Almost all drugs in Lagos are fake - Research

 84.6% of anti-malaria drugs in Lagos are fake - Research
The Guardian
Many a resident had dutifully used them as prescribed by their trusted physicians and wondered why the drugs failed to deliver on promise, as they did not get any better.
This may well be the reason: No fewer than 84.6 per cent of anti-malarial drugs sold in Lagos State are sub-standard, a research carried out by the Department of Pharmaceutical Chemistry, Faculty of Pharmacy, University of Lagos, on 13 brands of Artesunate-amodiaquine combinations, also known as Artemisin Combination Therapy, bought from pharmacies in the state has shown.

The researchers found that 84.6 per cent of the drugs failed to meet the United States Pharmacopeia specifications for one of the Active Pharmaceutical Ingredients.

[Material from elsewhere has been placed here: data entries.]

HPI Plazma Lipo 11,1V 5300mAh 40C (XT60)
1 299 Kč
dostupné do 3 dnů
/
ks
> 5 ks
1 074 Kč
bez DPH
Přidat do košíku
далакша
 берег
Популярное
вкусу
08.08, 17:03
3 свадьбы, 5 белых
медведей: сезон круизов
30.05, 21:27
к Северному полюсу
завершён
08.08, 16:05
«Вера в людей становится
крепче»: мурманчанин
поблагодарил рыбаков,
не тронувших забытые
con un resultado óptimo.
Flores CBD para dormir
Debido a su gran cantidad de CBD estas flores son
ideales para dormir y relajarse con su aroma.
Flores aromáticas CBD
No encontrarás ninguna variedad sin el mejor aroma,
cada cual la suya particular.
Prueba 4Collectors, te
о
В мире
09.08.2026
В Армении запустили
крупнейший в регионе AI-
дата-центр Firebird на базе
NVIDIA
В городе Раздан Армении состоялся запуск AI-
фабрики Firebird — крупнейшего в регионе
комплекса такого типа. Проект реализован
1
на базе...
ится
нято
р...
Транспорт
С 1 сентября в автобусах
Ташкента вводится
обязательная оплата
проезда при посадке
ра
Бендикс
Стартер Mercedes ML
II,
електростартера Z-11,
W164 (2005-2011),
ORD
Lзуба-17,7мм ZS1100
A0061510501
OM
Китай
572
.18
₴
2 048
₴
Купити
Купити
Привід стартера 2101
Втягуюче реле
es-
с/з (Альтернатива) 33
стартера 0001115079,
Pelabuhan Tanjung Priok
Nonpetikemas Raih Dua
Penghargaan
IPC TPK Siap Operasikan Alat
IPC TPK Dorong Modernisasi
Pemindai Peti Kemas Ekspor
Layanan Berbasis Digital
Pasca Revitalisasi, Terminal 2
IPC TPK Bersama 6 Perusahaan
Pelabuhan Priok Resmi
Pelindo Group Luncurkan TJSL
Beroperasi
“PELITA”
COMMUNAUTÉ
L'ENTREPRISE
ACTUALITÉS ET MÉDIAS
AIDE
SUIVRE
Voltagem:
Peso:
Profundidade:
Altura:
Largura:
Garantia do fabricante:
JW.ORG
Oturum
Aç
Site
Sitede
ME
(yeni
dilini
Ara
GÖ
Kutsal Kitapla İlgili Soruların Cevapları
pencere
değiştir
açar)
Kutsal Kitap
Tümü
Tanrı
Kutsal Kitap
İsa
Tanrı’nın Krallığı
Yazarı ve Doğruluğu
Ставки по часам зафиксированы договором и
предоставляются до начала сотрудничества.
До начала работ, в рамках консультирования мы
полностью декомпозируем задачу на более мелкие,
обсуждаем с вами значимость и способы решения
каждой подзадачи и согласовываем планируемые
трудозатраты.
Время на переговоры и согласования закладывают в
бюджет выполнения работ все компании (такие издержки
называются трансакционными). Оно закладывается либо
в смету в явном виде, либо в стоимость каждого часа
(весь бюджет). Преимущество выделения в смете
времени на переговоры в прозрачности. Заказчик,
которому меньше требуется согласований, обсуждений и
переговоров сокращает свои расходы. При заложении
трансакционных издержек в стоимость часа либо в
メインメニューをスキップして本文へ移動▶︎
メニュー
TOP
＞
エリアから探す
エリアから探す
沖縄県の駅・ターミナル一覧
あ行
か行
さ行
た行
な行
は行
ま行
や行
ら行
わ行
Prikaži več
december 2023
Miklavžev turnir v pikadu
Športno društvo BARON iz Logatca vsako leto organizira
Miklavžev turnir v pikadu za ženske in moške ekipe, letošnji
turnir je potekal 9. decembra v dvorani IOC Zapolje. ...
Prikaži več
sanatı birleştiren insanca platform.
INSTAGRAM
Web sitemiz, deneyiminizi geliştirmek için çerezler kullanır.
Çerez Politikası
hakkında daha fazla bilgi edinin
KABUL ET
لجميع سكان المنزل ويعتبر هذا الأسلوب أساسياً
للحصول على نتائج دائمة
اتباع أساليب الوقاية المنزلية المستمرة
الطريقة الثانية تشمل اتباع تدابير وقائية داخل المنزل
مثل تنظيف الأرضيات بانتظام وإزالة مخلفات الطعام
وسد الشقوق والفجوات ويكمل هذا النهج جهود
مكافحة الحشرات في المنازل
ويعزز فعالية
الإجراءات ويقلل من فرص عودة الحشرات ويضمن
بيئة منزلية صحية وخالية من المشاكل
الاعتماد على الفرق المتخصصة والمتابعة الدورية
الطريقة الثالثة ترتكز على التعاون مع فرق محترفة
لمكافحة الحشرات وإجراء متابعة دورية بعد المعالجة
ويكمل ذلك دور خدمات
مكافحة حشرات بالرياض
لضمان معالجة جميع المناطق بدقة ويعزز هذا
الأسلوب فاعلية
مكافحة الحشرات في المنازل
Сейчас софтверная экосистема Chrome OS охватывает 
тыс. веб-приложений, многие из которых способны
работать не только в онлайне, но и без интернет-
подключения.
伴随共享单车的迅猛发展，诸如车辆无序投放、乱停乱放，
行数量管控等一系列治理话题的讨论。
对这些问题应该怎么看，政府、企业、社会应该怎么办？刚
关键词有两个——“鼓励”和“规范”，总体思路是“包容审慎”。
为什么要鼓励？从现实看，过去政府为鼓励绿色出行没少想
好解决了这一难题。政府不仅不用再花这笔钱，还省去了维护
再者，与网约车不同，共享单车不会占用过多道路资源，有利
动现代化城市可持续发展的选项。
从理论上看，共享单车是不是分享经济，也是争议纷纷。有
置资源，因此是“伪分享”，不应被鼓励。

All the 13 brands of ACT tested have the National Agency for Food, Drug Administration and Control registration numbers.
The situation, experts say, raises the risk of treatment failures and resistant strains of the malaria parasite.
The USP Reference Standards are highly characterised physical specimens used in testing by pharmaceutical and related industries to help ensure the identity, strength, quality, and purity of medicines (drugs, biologics, and excipients), dietary supplements, and food ingredients.
The researchers, in the study published recently in African Journal of Pharmacy and Pharmacology, concluded: “Even though there is no case of outright counterfeiting from the results obtained in the study, the potency of the drugs vary considerably. Only 15.4 per cent of the samples studied had required amount of active ingredients for the two drugs.
“It is clear that the quality of most brands of artesunate amodiaquine combined therapy in circulation in Lagos metropolis is less than adequate. This result can be extrapolated for other cities in the sub-Saharan Africa. This poses a great threat to the global effort to combat the scourge of malaria.”
The study is titled: “Quality survey of some brands of artesunate-amodiaquine in Lagos drug market.”
However, the Pharmaceutical Society of Nigeria and the NAFDAC are divided over the result of the study.
While NAFDAC says anti-malarial drugs registered by the agency are not sub-standard, the PSN says the study’s finding could have been caused by improper drug storage and weak strategy in the fight against sub-standard and counterfeit drugs.